##### Supplied records

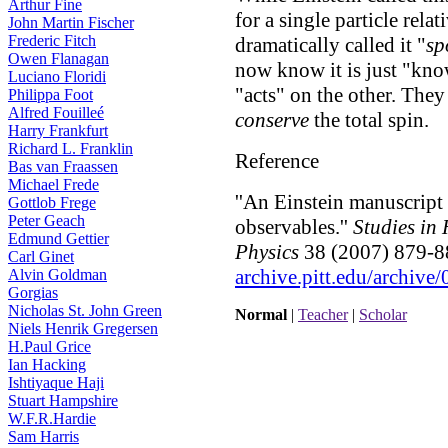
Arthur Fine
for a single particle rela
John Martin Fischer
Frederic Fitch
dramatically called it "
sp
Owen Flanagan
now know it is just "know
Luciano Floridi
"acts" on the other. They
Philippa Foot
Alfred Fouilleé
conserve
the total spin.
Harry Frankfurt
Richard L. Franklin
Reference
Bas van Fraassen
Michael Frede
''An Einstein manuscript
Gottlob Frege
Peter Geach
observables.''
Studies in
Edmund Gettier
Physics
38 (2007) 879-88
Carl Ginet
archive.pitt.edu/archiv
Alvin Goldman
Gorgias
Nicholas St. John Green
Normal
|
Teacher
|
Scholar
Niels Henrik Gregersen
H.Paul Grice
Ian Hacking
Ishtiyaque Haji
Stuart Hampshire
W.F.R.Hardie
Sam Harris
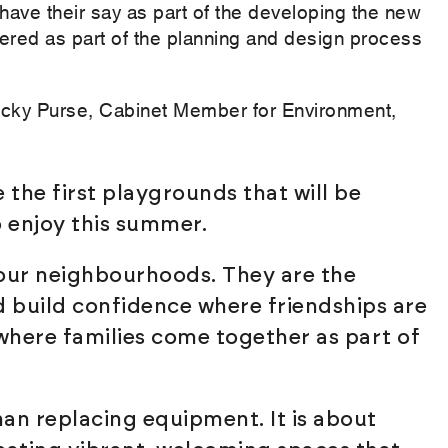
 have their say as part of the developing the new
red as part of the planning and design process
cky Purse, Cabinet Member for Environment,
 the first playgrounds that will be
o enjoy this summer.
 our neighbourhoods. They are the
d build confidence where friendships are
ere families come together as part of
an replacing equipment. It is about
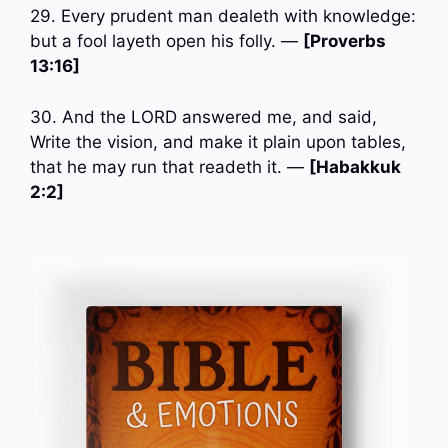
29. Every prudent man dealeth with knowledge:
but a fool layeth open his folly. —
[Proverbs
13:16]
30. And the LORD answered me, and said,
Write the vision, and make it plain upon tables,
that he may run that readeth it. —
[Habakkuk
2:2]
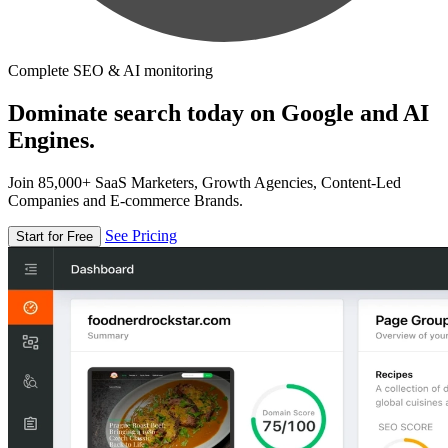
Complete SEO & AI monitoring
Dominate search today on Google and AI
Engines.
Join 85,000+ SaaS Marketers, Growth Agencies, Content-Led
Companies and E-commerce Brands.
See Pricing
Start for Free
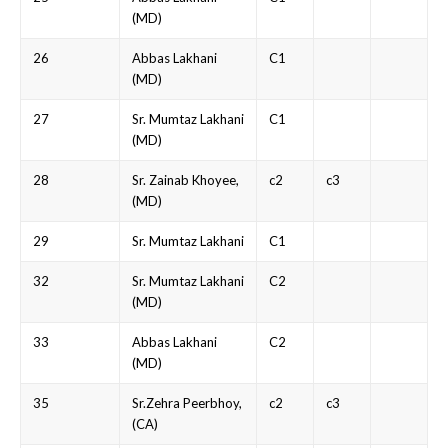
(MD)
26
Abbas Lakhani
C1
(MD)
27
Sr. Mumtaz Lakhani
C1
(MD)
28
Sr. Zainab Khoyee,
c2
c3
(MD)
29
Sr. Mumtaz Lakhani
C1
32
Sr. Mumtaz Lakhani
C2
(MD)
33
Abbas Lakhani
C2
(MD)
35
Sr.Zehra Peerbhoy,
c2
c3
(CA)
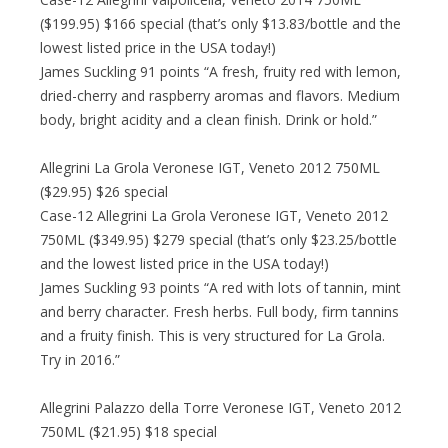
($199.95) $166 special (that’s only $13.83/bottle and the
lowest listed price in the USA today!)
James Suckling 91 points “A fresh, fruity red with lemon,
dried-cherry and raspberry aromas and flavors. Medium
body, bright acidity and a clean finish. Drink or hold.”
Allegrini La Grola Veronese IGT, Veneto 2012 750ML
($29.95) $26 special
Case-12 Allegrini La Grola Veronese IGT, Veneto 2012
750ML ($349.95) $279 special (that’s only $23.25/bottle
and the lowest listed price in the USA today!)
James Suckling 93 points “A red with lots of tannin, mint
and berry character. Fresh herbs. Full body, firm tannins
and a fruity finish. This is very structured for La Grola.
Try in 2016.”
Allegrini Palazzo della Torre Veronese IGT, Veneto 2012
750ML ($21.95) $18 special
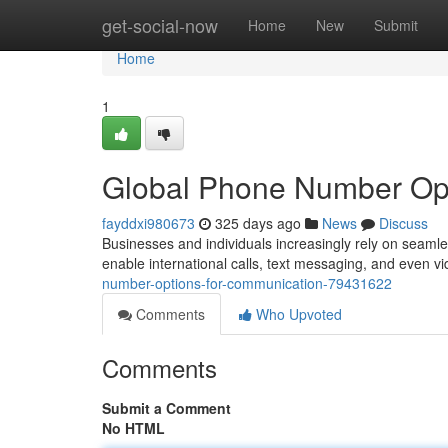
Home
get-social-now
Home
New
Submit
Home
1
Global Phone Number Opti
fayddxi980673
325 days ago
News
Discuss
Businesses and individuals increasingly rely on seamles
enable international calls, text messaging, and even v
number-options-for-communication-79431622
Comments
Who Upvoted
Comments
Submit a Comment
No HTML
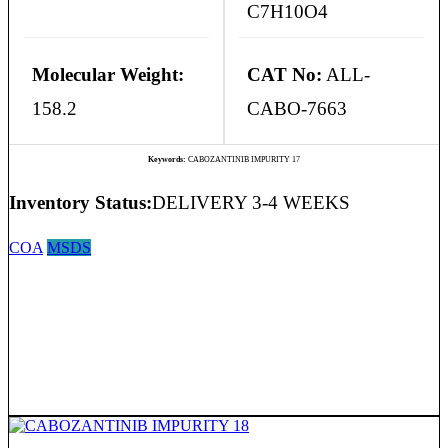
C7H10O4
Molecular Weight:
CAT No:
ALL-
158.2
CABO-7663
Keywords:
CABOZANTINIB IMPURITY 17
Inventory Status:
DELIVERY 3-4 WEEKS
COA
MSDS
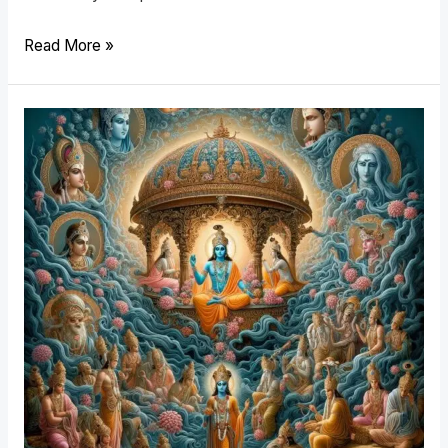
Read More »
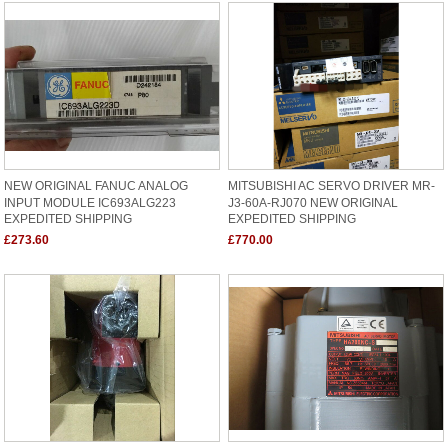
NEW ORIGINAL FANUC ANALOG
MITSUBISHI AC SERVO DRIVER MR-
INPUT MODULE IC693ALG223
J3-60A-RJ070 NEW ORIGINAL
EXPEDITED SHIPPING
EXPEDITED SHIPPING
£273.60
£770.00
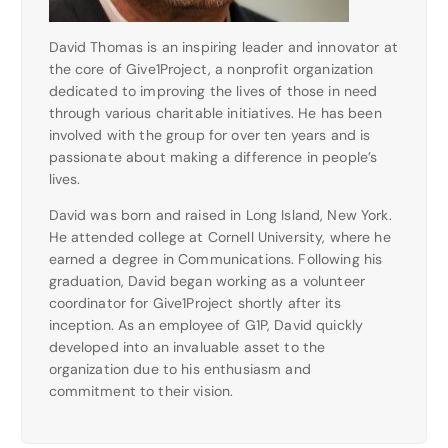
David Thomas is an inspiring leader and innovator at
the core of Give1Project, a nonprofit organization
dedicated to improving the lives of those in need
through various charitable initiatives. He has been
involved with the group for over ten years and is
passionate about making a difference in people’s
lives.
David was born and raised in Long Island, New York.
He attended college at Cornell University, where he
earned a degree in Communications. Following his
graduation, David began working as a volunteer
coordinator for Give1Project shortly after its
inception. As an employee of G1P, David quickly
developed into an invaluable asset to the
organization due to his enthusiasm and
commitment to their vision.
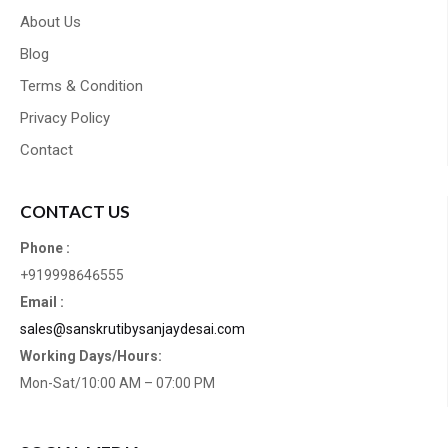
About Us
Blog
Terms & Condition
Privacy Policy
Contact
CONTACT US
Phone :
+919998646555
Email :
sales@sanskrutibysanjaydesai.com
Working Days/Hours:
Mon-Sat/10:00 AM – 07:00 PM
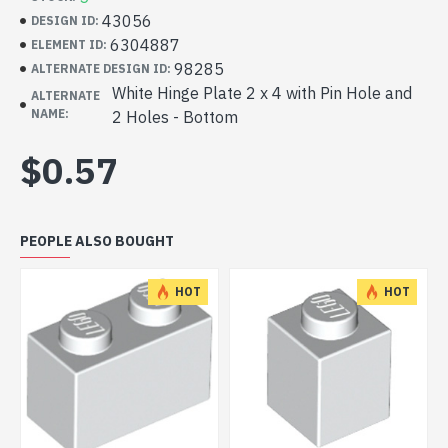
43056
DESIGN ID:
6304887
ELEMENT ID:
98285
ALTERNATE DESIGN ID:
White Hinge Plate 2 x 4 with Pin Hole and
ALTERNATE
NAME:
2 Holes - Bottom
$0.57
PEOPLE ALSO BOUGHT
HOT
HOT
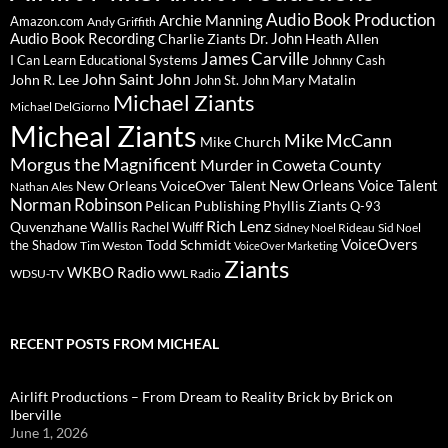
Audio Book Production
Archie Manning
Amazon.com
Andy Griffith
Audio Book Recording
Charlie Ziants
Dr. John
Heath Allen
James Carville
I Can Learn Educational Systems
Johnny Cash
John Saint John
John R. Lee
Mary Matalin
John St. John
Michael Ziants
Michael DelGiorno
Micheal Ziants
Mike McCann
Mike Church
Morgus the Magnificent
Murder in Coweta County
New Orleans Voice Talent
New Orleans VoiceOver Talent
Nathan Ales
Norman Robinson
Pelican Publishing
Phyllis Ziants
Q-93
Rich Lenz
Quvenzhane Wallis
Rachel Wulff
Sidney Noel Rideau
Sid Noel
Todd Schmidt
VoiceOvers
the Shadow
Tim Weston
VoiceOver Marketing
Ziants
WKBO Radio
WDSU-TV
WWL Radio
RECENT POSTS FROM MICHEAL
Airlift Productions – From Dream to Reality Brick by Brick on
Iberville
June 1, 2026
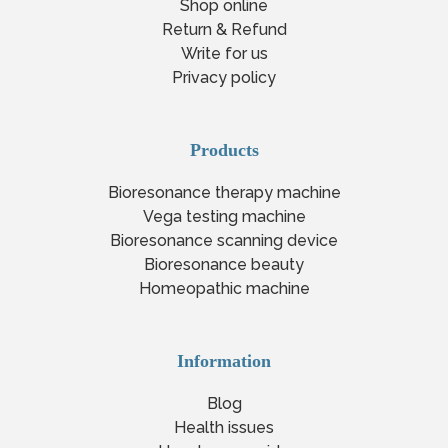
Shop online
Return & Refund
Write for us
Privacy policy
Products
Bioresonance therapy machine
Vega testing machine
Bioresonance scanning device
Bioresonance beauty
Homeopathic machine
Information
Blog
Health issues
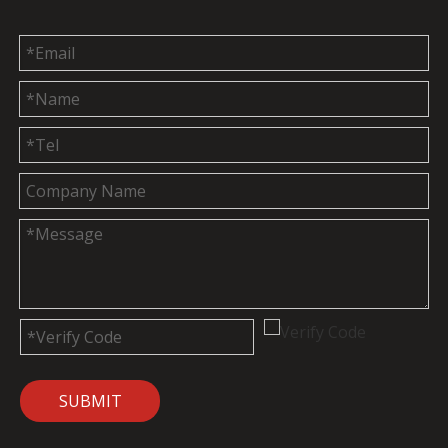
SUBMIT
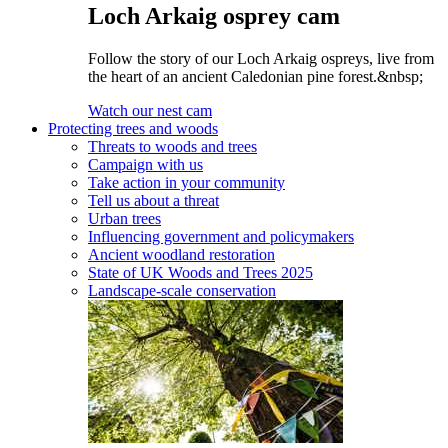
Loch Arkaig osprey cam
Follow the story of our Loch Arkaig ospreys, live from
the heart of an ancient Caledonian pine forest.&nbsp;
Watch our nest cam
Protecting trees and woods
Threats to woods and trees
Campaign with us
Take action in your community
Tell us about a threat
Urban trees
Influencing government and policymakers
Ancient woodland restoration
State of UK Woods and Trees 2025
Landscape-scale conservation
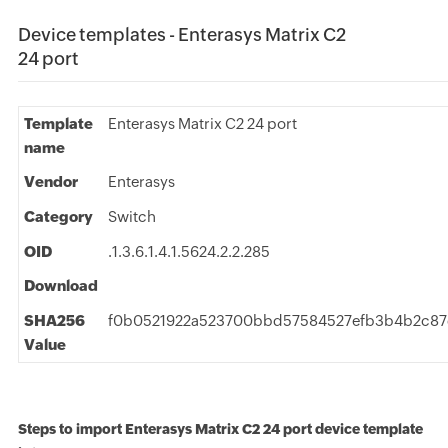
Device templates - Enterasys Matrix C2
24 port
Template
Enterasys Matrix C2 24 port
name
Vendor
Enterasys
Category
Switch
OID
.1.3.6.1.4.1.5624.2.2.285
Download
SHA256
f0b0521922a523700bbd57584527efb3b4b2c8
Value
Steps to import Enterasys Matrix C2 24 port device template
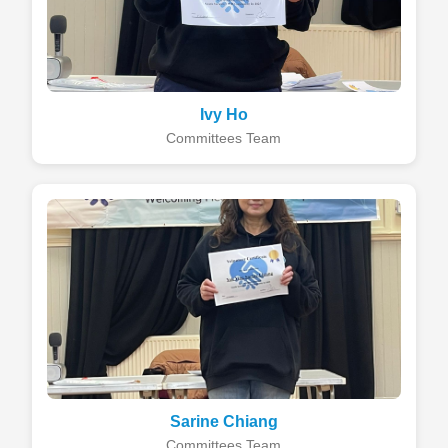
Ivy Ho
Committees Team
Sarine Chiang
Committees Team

##########

## Problem description
An exact copy of the records above is wanted, with the pictures omitted.

## Exercise solution
Arthur Fine
for a single particle rela
John Martin Fischer
Frederic Fitch
dramatically called it "
sp
Owen Flanagan
now know it is just "know
Luciano Floridi
"acts" on the other. They
Philippa Foot
Alfred Fouilleé
conserve
the total spin.
Harry Frankfurt
Richard L. Franklin
Reference
Bas van Fraassen
Michael Frede
''An Einstein manuscript
Gottlob Frege
Peter Geach
observables.''
Studies in
Edmund Gettier
Physics
38 (2007) 879-88
Carl Ginet
archive.pitt.edu/archiv
Alvin Goldman
Gorgias
Nicholas St. John Green
Normal
|
Teacher
|
Scholar
Niels Henrik Gregersen
H.Paul Grice
Ian Hacking
Ishtiyaque Haji
Stuart Hampshire
W.F.R.Hardie
Sam Harris
 have their say as part of the developing the new
red as part of the planning and design process
cky Purse, Cabinet Member for Environment,
 the first playgrounds that will be
o enjoy this summer.
 our neighbourhoods. They are the
d build confidence where friendships are
ere families come together as part of
an replacing equipment. It is about
29. Every prudent man dealeth with knowledge:
but a fool layeth open his folly. —
[Proverbs
13:16]
30. And the LORD answered me, and said,
Write the vision, and make it plain upon tables,
that he may run that readeth it. —
[Habakkuk
2:2]
Complete SEO & AI monitoring
Dominate search today on Google and AI
Engines.
Join 85,000+ SaaS Marketers, Growth Agencies, Content-Led
Companies and E-commerce Brands.
See Pricing
Start for Free
(MD)
26
Abbas Lakhani
C1
(MD)
27
Sr. Mumtaz Lakhani
C1
(MD)
28
Sr. Zainab Khoyee,
c2
c3
(MD)
29
Sr. Mumtaz Lakhani
C1
32
Sr. Mumtaz Lakhani
C2
(MD)
33
Abbas Lakhani
C2
(MD)
35
Sr.Zehra Peerbhoy,
c2
c3
(CA)
($199.95) $166 special (that’s only $13.83/bottle and the
lowest listed price in the USA today!)
James Suckling 91 points “A fresh, fruity red with lemon,
dried-cherry and raspberry aromas and flavors. Medium
body, bright acidity and a clean finish. Drink or hold.”
Allegrini La Grola Veronese IGT, Veneto 2012 750ML
($29.95) $26 special
Case-12 Allegrini La Grola Veronese IGT, Veneto 2012
750ML ($349.95) $279 special (that’s only $23.25/bottle
and the lowest listed price in the USA today!)
James Suckling 93 points “A red with lots of tannin, mint
and berry character. Fresh herbs. Full body, firm tannins
and a fruity finish. This is very structured for La Grola.
Try in 2016.”
Allegrini Palazzo della Torre Veronese IGT, Veneto 2012
750ML ($21.95) $18 special
Home
get-social-now
Home
New
Submit
Home
1
Global Phone Number Opti
fayddxi980673
325 days ago
News
Discuss
Businesses and individuals increasingly rely on seamles
enable international calls, text messaging, and even v
number-options-for-communication-79431622
Comments
Who Upvoted
Comments
Submit a Comment
No HTML
C7H10O4
Molecular Weight:
CAT No:
ALL-
158.2
CABO-7663
Keywords:
CABOZANTINIB IMPURITY 17
Inventory Status:
DELIVERY 3-4 WEEKS
COA
MSDS
Read More »
NEW ORIGINAL FANUC ANALOG
MITSUBISHI AC SERVO DRIVER MR-
INPUT MODULE IC693ALG223
J3-60A-RJ070 NEW ORIGINAL
EXPEDITED SHIPPING
EXPEDITED SHIPPING
£273.60
£770.00
David Thomas is an inspiring leader and innovator at
the core of Give1Project, a nonprofit organization
dedicated to improving the lives of those in need
through various charitable initiatives. He has been
involved with the group for over ten years and is
passionate about making a difference in people’s
lives.
David was born and raised in Long Island, New York.
He attended college at Cornell University, where he
earned a degree in Communications. Following his
graduation, David began working as a volunteer
coordinator for Give1Project shortly after its
inception. As an employee of G1P, David quickly
developed into an invaluable asset to the
organization due to his enthusiasm and
commitment to their vision.
About Us
Blog
Terms & Condition
Privacy Policy
Contact
CONTACT US
Phone :
+919998646555
Email :
sales@sanskrutibysanjaydesai.com
Working Days/Hours:
Mon-Sat/10:00 AM – 07:00 PM
43056
DESIGN ID:
6304887
ELEMENT ID:
98285
ALTERNATE DESIGN ID:
White Hinge Plate 2 x 4 with Pin Hole and
ALTERNATE
NAME:
2 Holes - Bottom
$0.57
PEOPLE ALSO BOUGHT
HOT
HOT
Audio Book Production
Archie Manning
Amazon.com
Andy Griffith
Audio Book Recording
Charlie Ziants
Dr. John
Heath Allen
James Carville
I Can Learn Educational Systems
Johnny Cash
John Saint John
John R. Lee
Mary Matalin
John St. John
Michael Ziants
Michael DelGiorno
Micheal Ziants
Mike McCann
Mike Church
Morgus the Magnificent
Murder in Coweta County
New Orleans Voice Talent
New Orleans VoiceOver Talent
Nathan Ales
Norman Robinson
Pelican Publishing
Phyllis Ziants
Q-93
Rich Lenz
Quvenzhane Wallis
Rachel Wulff
Sidney Noel Rideau
Sid Noel
Todd Schmidt
VoiceOvers
the Shadow
Tim Weston
VoiceOver Marketing
Ziants
WKBO Radio
WDSU-TV
WWL Radio
RECENT POSTS FROM MICHEAL
Airlift Productions – From Dream to Reality Brick by Brick on
Iberville
June 1, 2026
Shop online
Return & Refund
Write for us
Privacy policy
Products
Bioresonance therapy machine
Vega testing machine
Bioresonance scanning device
Bioresonance beauty
Homeopathic machine
Information
Blog
Health issues
SUBMIT
Loch Arkaig osprey cam
Follow the story of our Loch Arkaig ospreys, live from
the heart of an ancient Caledonian pine forest.&nbsp;
Watch our nest cam
Protecting trees and woods
Threats to woods and trees
Campaign with us
Take action in your community
Tell us about a threat
Urban trees
Influencing government and policymakers
Ancient woodland restoration
State of UK Woods and Trees 2025
Landscape-scale conservation
Device templates - Enterasys Matrix C2
24 port
Template
Enterasys Matrix C2 24 port
name
Vendor
Enterasys
Category
Switch
OID
.1.3.6.1.4.1.5624.2.2.285
Download
SHA256
f0b0521922a523700bbd57584527efb3b4b2c8
Value
Steps to import Enterasys Matrix C2 24 port device template
Ivy Ho
Committees Team
Sarine Chiang
Committees Team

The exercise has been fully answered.